TORONTO -- China’s Hubei Province has reported a spike in the number of fatal COVID-19 infections, as the World Health Organization warns it’s too early to predict the end of the coronavirus epidemic.

Hubei health officials said 254 people had died overnight -- the biggest single-day total yet.

The province also broadened its definition of COVID-19 cases to include “clinically diagnosed” patients, which results in a steep rise of 15,152 new cases.

The change in definition allows for doctors to provide an on-the-spot diagnosis rather than waiting for lab results.Chinese officials say the revised diagnosis plan will accelerate the identification and treatment of the illness.

Meanwhile, more than 300 health experts from around the world met at the WHO headquarters in Geneva, Switzerland, to pool their knowledge about the new COVID-19 disease and decide which research should receive priority funding in a bid to stop the outbreak.

“This outbreak could still go in any direction,” said WHO director general Dr. Tedros Adhanom Ghebreyesus.

Dr. Mike Ryan, head of emergencies for the WHO, said it is "way too early to try to predict the beginning of the end" of the crisis in China.

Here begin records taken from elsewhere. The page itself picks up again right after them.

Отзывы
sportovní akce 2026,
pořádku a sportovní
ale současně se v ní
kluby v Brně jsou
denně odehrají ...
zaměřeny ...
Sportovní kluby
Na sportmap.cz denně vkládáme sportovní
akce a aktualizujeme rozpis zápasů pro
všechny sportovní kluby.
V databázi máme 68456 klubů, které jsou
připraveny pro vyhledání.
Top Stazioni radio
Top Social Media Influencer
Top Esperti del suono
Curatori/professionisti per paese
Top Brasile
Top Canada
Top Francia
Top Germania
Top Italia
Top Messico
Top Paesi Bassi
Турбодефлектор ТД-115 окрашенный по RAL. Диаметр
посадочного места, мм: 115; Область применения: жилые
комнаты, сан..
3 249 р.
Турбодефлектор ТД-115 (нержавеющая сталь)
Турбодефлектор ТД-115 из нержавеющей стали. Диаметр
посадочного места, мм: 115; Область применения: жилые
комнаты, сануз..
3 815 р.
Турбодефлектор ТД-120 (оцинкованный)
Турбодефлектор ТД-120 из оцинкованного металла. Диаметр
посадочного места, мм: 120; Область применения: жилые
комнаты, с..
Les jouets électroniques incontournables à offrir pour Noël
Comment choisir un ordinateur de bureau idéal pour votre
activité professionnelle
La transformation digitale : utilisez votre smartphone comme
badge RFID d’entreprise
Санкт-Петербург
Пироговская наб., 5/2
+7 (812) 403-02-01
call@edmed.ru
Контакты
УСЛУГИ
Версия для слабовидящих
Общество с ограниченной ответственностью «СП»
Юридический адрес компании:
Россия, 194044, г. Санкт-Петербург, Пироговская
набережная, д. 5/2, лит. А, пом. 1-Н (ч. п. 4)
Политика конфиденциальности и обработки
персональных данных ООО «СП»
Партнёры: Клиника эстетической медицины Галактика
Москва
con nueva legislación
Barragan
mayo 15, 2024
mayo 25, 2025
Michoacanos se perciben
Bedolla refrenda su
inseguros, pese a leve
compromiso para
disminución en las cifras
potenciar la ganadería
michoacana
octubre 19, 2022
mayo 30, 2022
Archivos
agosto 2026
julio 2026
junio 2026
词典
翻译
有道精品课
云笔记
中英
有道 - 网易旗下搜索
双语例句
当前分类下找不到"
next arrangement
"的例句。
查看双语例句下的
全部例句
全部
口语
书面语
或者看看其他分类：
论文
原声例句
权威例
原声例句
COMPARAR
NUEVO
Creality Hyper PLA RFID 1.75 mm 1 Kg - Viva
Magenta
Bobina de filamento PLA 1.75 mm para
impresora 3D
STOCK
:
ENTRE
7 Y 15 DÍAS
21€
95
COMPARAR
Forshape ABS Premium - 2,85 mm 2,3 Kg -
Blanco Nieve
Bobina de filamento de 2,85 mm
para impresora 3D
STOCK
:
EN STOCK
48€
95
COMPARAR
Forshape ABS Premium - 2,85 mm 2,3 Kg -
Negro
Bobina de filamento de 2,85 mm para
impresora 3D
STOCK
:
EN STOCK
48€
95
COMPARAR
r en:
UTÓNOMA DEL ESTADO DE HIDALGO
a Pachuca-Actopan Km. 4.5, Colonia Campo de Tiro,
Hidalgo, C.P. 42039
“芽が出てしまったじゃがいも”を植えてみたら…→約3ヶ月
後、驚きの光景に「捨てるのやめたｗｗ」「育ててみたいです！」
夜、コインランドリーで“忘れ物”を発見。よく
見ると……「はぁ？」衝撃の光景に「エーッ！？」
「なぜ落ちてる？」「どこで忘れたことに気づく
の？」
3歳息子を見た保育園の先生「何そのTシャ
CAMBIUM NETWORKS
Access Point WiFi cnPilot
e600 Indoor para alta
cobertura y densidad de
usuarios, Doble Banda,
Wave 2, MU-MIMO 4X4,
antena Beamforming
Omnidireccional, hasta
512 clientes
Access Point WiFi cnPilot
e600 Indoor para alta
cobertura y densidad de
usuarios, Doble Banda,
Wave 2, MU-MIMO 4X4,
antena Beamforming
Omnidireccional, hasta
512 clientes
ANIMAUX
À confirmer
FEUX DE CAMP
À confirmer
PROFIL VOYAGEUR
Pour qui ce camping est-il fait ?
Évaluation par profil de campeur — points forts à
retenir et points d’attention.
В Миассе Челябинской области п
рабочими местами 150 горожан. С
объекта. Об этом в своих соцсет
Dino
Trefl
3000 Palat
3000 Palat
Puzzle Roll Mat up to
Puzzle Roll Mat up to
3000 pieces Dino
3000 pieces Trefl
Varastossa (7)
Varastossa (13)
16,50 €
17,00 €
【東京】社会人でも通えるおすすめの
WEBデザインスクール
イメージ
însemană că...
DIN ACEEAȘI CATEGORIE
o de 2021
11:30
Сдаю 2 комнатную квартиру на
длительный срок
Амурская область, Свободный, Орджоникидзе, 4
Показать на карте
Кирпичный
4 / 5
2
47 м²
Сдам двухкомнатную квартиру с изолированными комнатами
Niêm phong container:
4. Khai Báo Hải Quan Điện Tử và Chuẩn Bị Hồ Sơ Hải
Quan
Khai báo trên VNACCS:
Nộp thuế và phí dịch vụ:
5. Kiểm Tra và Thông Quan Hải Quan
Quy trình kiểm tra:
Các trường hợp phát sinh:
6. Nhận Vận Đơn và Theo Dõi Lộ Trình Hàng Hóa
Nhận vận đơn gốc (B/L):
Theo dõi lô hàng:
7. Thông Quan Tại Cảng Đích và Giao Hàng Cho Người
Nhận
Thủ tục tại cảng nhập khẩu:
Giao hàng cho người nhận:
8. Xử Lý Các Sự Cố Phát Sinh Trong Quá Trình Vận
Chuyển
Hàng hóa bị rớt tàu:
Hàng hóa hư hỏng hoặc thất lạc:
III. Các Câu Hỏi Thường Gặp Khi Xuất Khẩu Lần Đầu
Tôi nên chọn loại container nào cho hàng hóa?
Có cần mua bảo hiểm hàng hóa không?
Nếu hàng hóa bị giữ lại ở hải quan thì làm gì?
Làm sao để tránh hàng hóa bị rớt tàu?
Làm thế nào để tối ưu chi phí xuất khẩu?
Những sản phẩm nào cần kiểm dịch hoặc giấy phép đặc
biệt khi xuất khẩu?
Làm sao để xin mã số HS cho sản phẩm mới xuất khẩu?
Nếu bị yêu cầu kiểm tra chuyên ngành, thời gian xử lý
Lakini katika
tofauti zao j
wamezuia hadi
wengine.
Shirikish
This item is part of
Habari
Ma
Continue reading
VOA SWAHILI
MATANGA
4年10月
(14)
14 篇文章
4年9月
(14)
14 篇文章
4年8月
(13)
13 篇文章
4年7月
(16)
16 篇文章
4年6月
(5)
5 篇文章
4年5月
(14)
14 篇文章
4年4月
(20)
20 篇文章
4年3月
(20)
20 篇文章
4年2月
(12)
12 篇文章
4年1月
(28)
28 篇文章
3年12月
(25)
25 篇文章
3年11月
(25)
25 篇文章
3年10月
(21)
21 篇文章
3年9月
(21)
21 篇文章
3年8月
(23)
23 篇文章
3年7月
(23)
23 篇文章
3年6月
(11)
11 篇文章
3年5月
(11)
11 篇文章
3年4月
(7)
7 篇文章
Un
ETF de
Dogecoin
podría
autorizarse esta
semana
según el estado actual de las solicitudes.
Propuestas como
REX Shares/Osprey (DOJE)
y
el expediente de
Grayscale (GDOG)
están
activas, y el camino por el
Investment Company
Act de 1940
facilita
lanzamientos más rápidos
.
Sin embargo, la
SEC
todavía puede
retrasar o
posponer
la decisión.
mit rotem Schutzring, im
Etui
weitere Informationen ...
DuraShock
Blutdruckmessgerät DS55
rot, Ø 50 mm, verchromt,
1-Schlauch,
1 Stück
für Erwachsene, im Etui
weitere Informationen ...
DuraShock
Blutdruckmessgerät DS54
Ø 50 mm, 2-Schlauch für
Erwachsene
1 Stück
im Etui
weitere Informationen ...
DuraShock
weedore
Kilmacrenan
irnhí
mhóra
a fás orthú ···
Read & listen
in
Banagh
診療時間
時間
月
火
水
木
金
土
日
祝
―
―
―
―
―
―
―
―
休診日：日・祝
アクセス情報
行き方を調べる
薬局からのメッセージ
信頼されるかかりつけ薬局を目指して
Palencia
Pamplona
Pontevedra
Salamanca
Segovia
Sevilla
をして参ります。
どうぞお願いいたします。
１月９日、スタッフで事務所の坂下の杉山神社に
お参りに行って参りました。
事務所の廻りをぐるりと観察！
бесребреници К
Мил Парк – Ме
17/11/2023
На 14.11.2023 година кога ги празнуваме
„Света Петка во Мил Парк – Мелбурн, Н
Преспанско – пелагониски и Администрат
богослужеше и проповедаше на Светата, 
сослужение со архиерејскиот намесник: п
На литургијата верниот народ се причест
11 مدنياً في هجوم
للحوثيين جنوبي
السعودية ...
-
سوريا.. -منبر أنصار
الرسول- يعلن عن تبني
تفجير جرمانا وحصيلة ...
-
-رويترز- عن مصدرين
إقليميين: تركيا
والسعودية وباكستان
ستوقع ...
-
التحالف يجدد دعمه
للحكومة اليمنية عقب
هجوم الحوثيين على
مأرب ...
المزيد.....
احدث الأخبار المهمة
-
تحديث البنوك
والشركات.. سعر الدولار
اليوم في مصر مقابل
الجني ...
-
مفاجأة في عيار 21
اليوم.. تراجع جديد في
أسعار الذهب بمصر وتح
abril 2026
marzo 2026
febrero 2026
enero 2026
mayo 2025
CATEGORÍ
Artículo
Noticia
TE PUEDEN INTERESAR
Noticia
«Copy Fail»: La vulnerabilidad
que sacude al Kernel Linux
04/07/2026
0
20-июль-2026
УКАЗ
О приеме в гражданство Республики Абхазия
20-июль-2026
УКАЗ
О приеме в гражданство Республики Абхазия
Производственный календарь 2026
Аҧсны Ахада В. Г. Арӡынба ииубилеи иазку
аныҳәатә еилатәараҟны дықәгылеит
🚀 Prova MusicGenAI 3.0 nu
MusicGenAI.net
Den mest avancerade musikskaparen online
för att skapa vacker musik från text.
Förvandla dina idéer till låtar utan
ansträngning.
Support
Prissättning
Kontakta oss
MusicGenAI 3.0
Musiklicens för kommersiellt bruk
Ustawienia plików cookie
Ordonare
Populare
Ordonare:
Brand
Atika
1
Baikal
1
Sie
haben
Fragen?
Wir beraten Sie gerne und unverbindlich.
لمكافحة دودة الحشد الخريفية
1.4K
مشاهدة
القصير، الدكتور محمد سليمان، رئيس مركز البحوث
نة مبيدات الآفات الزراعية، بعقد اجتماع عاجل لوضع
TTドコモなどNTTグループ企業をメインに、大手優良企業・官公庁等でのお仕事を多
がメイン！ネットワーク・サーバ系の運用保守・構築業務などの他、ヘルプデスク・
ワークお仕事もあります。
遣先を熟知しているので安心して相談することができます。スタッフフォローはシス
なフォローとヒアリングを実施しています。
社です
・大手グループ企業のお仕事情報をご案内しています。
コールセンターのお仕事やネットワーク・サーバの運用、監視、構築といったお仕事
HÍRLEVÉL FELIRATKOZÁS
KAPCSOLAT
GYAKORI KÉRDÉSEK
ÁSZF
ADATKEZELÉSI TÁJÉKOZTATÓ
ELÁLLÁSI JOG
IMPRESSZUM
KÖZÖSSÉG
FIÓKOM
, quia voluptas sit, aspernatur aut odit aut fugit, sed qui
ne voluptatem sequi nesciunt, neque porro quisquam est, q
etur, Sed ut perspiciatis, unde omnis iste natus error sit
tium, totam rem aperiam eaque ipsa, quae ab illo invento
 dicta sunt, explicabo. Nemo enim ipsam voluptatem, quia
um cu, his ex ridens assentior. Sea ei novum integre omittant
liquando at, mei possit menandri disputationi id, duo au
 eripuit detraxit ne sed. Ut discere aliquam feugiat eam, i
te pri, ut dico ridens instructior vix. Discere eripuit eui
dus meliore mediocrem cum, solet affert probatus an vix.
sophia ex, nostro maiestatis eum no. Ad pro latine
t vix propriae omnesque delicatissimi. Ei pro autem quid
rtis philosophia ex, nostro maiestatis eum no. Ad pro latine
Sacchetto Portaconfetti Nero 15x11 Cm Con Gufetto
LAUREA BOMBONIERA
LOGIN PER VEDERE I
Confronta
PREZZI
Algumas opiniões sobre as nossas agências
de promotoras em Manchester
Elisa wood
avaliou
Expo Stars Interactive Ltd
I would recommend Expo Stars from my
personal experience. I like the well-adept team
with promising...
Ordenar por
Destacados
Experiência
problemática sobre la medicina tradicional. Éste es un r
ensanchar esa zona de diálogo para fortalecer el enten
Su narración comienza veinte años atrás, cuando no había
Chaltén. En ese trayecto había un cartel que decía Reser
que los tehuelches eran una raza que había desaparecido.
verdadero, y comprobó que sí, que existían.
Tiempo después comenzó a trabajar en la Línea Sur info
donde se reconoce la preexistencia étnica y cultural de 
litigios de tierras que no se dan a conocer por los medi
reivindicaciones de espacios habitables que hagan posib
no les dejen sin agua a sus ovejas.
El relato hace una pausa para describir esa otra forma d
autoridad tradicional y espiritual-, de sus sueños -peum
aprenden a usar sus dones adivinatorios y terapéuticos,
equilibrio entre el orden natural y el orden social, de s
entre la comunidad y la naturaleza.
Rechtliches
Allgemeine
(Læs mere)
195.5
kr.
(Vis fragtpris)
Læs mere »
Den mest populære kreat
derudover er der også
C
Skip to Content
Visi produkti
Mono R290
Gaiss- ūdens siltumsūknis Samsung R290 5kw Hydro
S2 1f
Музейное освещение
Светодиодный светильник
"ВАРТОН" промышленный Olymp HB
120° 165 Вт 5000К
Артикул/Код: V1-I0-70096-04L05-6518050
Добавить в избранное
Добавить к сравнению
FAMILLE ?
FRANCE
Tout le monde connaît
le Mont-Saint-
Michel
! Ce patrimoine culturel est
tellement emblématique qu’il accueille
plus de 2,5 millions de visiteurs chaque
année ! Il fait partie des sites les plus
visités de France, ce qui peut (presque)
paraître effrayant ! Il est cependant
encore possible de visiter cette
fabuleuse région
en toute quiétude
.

"The stabilization in cases in the last number of days is very reassuring and it is to a great extent the result of the huge public health operation in China," he said.

Test kits for the virus are in short supply around the world, creating a backlog, and available kits are not sensitive enough to pick up whether a person was infected and healed.

Leading Canadian microbiologist Dr. Gary Kobinger told CTV’s Genevieve Beauchemin in Geneva that the virus is “tenacious.”

“We have to be ready for this pathogen which could go around the world,” he said.

The WHO now has a blueprint to fight the spread, but its application will be a test of international solidary.

“We have shipped diagnostic kits to laboratories around the world and we will continue to do so,” Ghebreyesus said.

“And we’re also sending supplies of masks, gloves, gowns and other personal protective equipment to protect frontline health workers in 18 countries that need our support, and we have more in the pipeline.”